• _WHAT YOU HAVE TO DO_
In your copy, reproduce each entry exactly and leave out the pictures.
----------
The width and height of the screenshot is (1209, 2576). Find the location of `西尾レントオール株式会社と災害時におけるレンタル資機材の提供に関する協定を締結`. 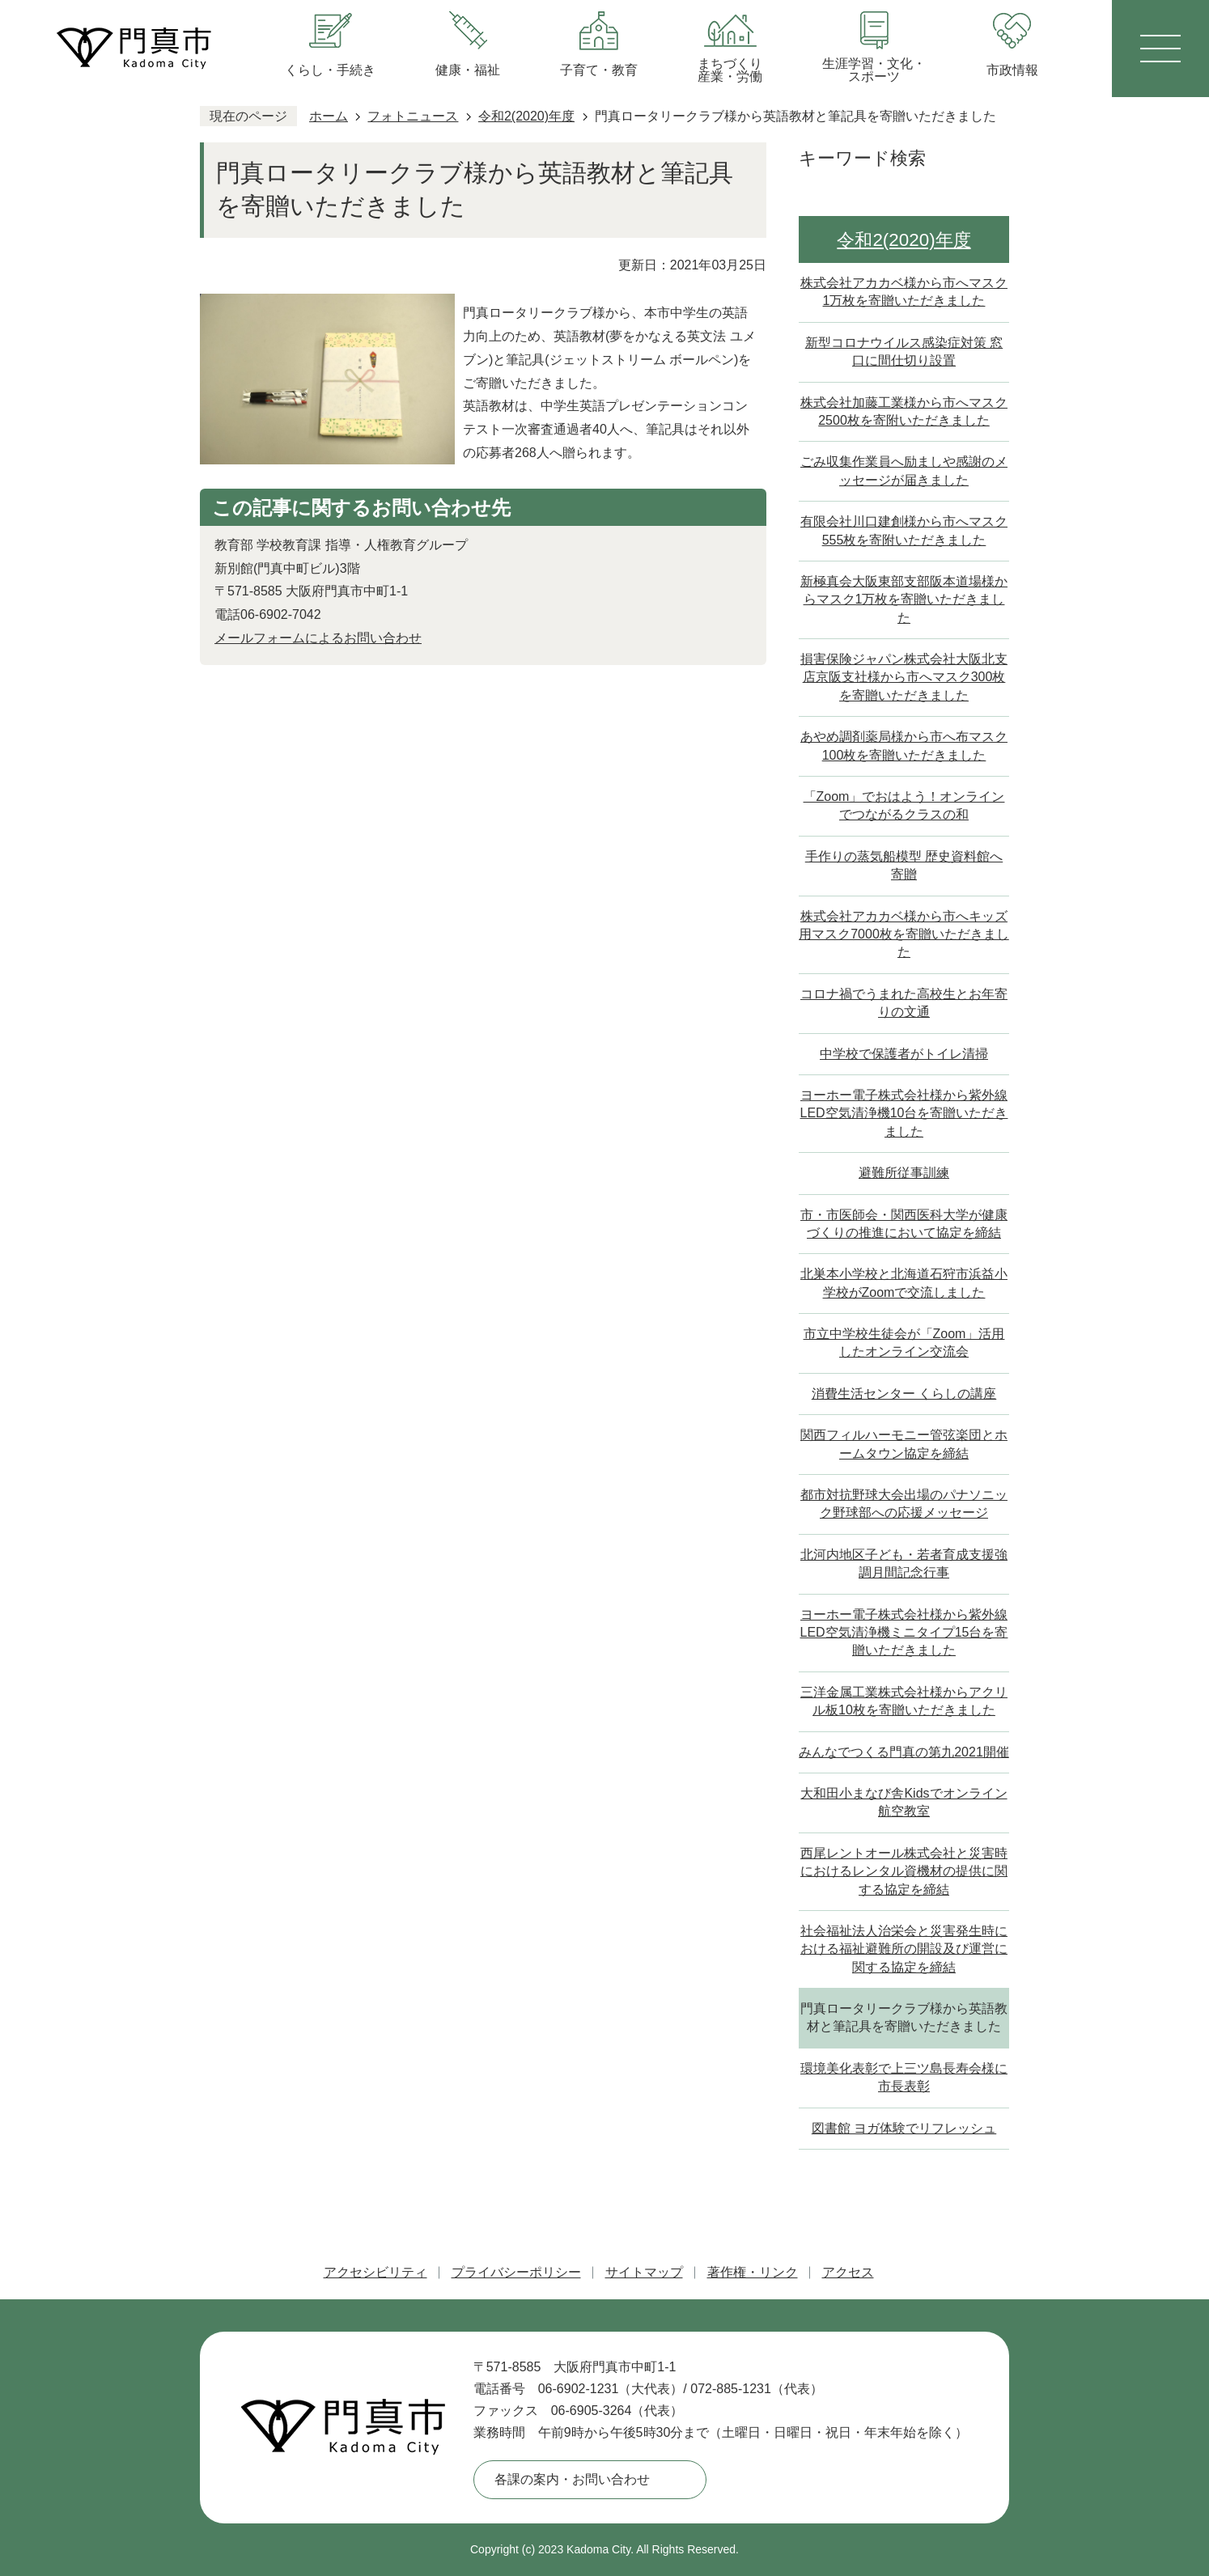

西尾レントオール株式会社と災害時におけるレンタル資機材の提供に関する協定を締結 is located at coordinates (904, 1871).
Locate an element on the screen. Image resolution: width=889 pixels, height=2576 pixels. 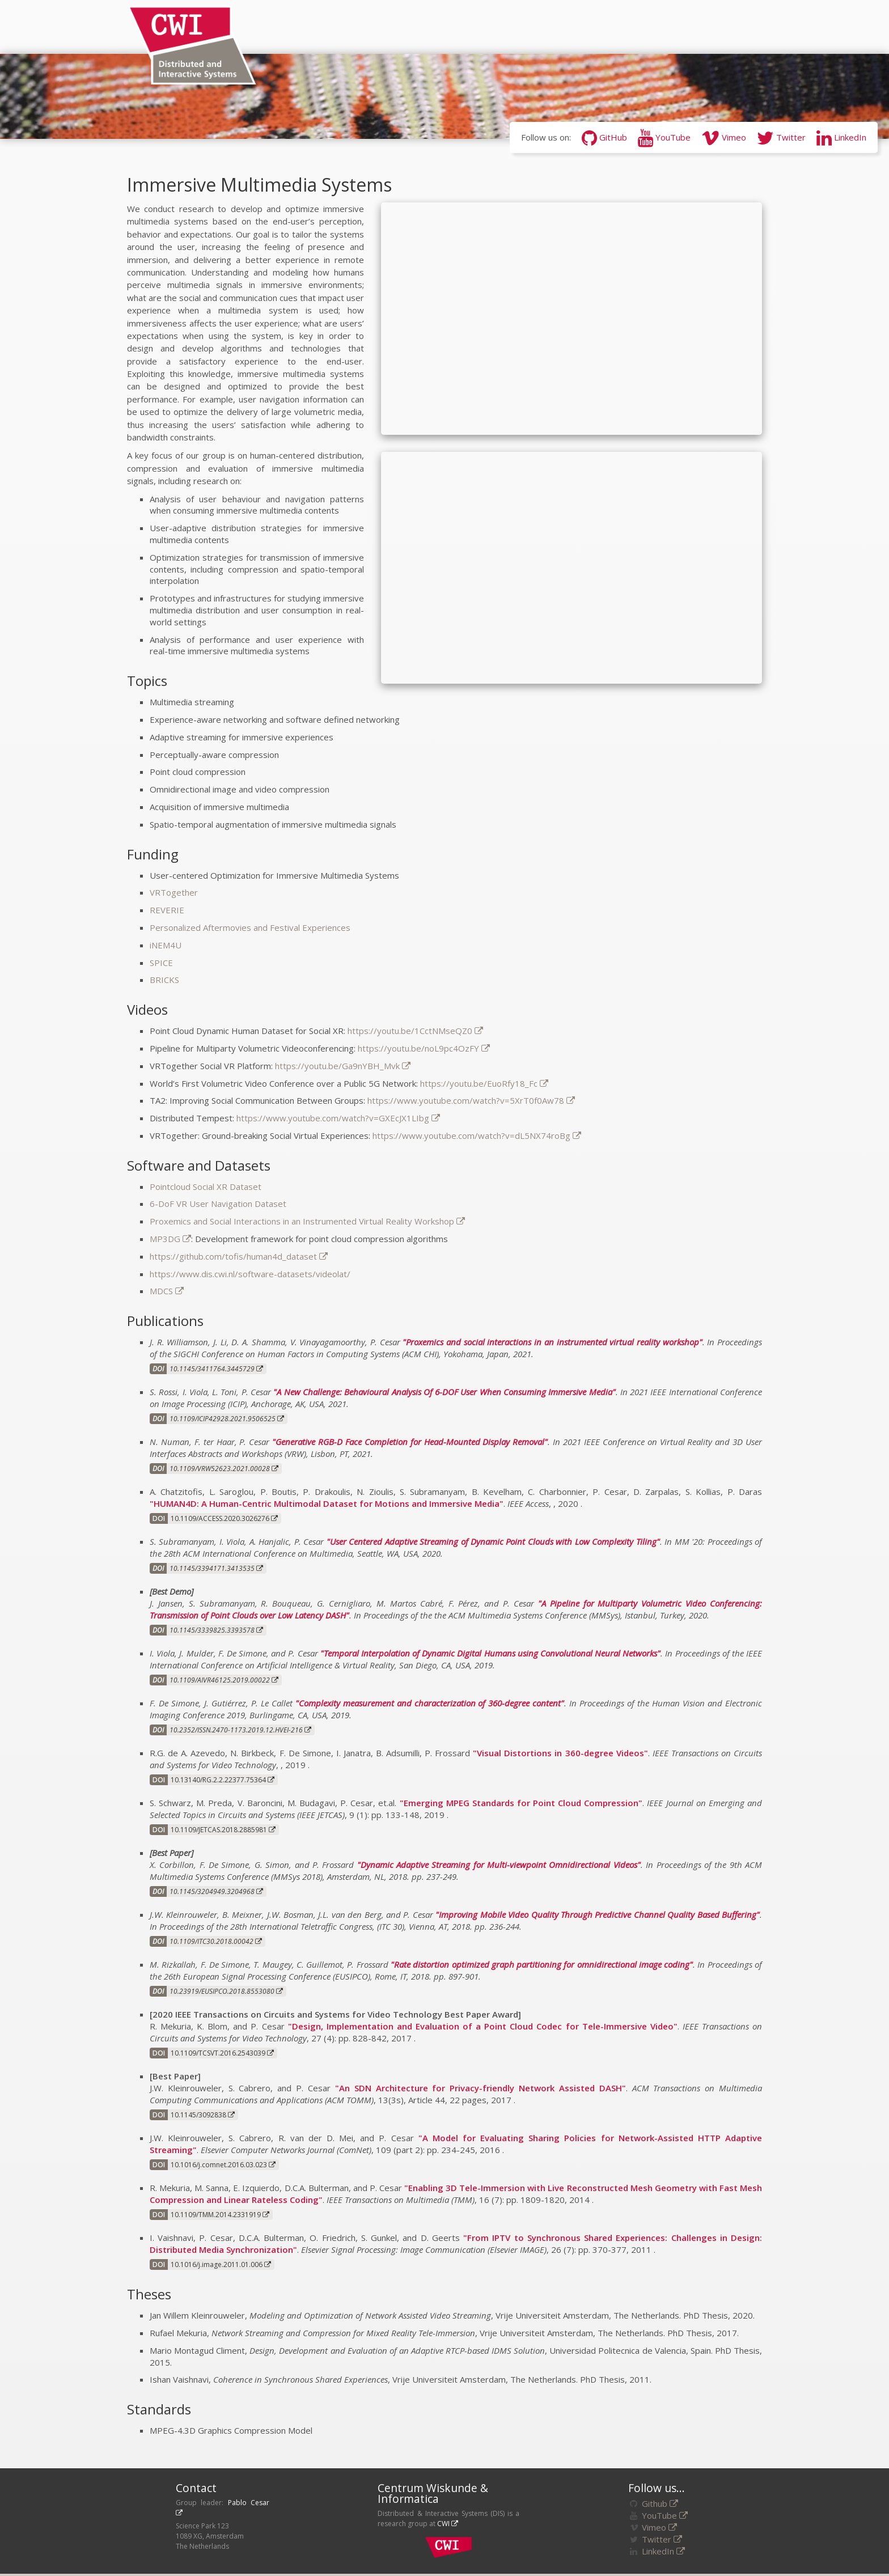
10.1109/ITC30.2018.00042 is located at coordinates (216, 1941).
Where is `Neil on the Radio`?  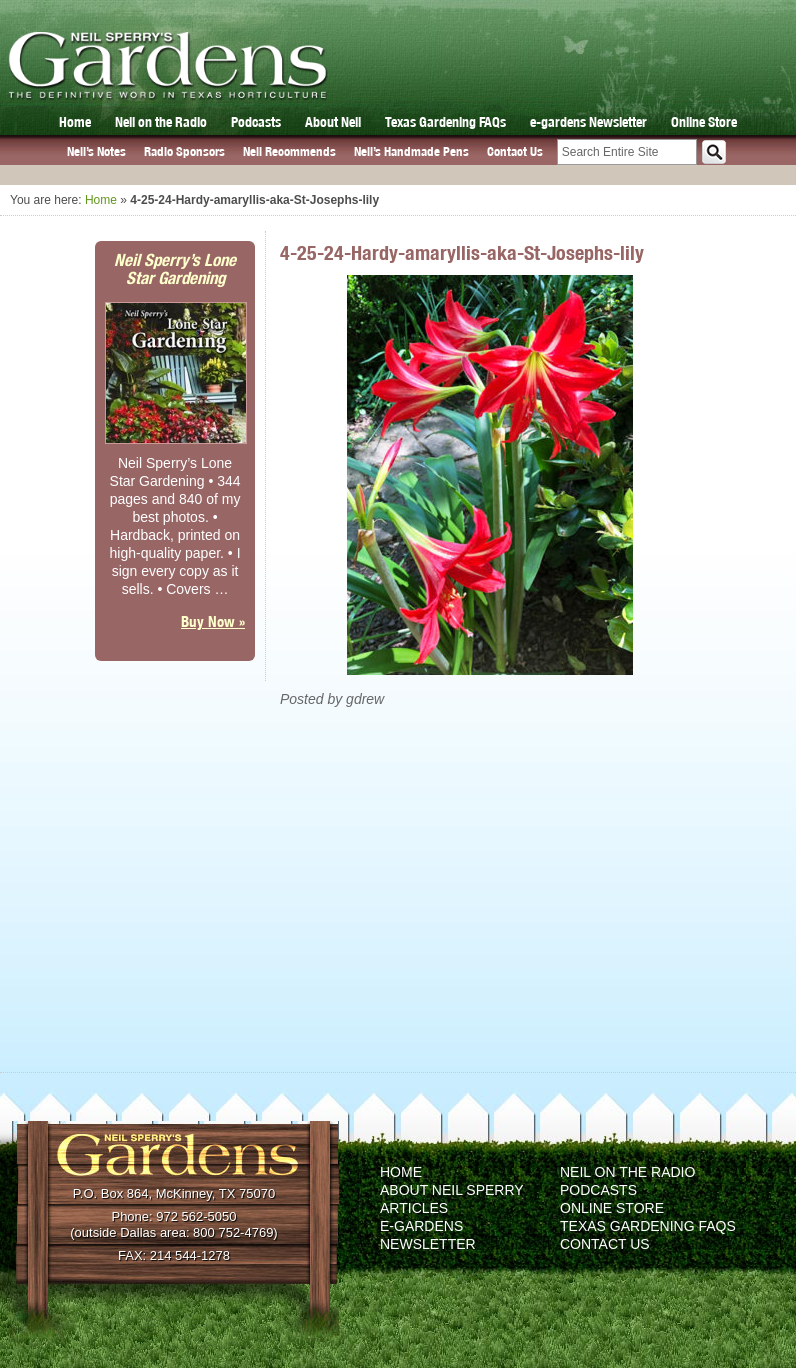
Neil on the Radio is located at coordinates (161, 122).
----------
• _EXERCISE ANSWER_
The width and height of the screenshot is (1209, 2576). Find the location of `西尾レントオール株式会社と災害時におけるレンタル資機材の提供に関する協定を締結`. 

西尾レントオール株式会社と災害時におけるレンタル資機材の提供に関する協定を締結 is located at coordinates (904, 1871).
Locate an element on the screen. Image resolution: width=889 pixels, height=2576 pixels. 
10.1109/ITC30.2018.00042 is located at coordinates (216, 1941).
Where is `Neil on the Radio`?  
Neil on the Radio is located at coordinates (161, 122).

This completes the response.